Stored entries
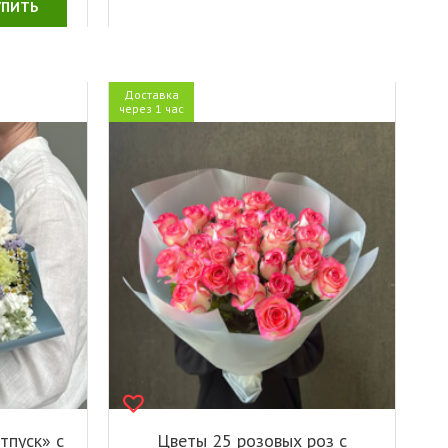
УПИТЬ
Доставка
через 1 час
тпуск» с
Цветы 25 розовых роз с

■ **Requirement**: Copy out the entries exactly as they stand, omitting the images.

■ **Answer to the exercise**:
УПИТЬ
Доставка
через 1 час
тпуск» с
Цветы 25 розовых роз с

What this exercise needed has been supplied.